The BASHH 2014 guidelines recommend testing women according to clinical signs and symptoms, and men with persistent urethritis and/or who are contacts of individuals diagnosed with T. vaginalis.4 Widespread screening for T. vaginalis was previously limited because of a reliance on diagnostic assays, such as culture or wet mounts, which lack sensitivity and are time consuming. However, molecular assays with enhanced sensitivity are now readily available, either commercially or in-house, raising important questions about deployment of such tests for diagnostic and screening purposes.

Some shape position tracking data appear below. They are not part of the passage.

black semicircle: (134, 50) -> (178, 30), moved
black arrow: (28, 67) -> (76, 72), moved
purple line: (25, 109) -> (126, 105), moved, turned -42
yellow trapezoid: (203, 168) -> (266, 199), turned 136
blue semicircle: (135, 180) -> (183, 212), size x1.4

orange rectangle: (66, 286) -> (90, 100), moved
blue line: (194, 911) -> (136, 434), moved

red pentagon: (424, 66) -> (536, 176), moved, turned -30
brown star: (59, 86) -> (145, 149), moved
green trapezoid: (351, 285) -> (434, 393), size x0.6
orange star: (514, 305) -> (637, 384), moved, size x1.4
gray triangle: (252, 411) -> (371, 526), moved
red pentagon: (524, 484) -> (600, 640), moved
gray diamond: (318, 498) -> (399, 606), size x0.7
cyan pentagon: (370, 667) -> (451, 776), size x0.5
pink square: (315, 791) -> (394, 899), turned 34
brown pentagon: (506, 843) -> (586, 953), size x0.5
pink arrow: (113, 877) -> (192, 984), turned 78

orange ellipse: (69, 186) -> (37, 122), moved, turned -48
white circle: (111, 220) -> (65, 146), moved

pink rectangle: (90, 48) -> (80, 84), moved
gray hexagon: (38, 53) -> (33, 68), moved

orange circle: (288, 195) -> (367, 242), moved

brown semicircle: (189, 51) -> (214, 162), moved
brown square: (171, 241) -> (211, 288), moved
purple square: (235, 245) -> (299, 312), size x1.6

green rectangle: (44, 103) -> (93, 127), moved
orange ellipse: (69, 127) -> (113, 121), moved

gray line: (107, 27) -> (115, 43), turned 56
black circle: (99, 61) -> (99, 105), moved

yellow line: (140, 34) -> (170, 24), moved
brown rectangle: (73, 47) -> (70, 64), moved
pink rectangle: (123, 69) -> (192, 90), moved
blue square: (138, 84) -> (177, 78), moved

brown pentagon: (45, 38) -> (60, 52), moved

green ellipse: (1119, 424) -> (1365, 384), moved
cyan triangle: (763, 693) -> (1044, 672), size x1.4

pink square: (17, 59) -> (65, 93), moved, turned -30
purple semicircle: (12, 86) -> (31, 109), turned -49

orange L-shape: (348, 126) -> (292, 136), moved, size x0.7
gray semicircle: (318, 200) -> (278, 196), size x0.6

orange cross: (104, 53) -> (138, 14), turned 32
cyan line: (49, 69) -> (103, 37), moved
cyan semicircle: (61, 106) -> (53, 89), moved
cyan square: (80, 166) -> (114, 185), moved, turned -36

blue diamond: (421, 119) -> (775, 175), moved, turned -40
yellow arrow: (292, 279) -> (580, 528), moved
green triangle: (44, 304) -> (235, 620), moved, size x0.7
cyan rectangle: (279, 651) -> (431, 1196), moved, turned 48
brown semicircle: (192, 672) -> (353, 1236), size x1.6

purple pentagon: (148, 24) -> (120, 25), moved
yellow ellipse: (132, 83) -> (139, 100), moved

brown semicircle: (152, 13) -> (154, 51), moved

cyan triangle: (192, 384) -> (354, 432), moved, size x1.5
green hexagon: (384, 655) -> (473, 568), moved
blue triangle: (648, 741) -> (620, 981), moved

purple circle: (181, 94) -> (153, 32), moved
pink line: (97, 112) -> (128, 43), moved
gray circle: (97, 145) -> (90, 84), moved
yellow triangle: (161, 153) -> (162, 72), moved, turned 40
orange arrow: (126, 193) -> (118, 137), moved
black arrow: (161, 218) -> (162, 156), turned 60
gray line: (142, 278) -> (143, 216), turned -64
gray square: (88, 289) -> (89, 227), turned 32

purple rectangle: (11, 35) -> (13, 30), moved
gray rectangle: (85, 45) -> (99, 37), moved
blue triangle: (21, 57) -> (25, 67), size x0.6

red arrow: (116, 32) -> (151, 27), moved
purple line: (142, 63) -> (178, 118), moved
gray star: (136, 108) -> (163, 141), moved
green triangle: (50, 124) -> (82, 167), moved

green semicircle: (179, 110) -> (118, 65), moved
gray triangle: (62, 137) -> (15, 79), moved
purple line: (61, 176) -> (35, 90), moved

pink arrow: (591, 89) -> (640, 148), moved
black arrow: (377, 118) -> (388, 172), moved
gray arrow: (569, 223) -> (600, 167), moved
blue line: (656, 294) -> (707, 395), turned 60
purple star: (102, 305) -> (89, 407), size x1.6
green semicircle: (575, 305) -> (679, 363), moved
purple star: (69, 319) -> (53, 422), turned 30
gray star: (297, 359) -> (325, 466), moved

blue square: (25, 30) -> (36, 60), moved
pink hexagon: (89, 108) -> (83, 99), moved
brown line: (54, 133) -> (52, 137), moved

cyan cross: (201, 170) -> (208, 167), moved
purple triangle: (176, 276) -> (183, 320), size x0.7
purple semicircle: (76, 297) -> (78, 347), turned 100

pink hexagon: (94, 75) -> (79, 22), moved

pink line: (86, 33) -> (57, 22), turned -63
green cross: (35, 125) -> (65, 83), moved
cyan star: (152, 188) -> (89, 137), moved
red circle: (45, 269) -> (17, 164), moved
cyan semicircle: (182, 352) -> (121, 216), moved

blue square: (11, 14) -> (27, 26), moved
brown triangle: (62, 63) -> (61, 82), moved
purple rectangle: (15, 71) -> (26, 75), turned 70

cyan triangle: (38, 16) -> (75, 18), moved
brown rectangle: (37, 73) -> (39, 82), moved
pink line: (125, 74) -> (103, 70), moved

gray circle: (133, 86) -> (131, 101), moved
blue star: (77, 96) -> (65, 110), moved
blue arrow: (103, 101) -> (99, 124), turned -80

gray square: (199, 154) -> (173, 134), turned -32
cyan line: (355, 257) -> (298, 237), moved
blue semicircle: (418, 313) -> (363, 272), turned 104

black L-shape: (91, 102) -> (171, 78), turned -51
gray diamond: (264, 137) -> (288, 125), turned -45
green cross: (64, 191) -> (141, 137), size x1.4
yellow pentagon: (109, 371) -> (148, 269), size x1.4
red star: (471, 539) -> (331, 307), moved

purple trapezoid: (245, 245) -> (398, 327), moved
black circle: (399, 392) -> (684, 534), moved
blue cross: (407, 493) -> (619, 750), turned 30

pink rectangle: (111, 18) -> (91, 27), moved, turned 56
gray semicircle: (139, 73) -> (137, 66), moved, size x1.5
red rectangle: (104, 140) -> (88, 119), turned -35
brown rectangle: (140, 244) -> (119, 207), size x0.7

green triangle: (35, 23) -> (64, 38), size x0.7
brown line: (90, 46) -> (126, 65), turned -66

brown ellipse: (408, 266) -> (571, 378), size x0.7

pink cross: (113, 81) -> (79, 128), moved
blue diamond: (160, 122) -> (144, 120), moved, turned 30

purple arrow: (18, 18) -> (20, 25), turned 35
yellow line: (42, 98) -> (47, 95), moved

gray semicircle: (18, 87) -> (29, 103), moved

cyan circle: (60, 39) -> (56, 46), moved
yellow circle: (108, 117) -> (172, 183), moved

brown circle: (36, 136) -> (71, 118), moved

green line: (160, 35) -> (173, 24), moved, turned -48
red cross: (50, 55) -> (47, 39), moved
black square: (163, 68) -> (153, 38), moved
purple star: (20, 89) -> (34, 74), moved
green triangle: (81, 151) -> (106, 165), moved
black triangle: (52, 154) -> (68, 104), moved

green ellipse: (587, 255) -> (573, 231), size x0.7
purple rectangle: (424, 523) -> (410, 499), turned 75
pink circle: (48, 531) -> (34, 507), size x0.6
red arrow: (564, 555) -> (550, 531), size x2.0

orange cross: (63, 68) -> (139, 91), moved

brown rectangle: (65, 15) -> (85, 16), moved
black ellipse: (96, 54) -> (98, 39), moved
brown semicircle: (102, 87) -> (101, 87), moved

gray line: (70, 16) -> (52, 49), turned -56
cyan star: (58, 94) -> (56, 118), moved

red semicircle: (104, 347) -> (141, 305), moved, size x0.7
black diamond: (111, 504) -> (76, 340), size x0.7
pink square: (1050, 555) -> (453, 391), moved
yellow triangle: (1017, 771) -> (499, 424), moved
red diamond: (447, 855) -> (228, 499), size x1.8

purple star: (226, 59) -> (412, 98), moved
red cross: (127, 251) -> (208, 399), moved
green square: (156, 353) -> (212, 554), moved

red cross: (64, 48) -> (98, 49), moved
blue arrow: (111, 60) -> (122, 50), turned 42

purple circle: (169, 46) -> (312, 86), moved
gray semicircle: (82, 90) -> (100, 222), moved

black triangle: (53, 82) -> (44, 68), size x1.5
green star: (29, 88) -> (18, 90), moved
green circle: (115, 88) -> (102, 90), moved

The third National Survey of Sexual Attitudes and Lifestyles (Natsal-3) is a probability sample survey, which included urine testing and reported history of diagnoses to estimate the prevalence for a range of STIs.5 Natsal-3 used molecular assays for T. vaginalis to enable description of the age-specific and gender-specific prevalence of T. vaginalis within the sexually active British general population to inform clinical practice and public health policy.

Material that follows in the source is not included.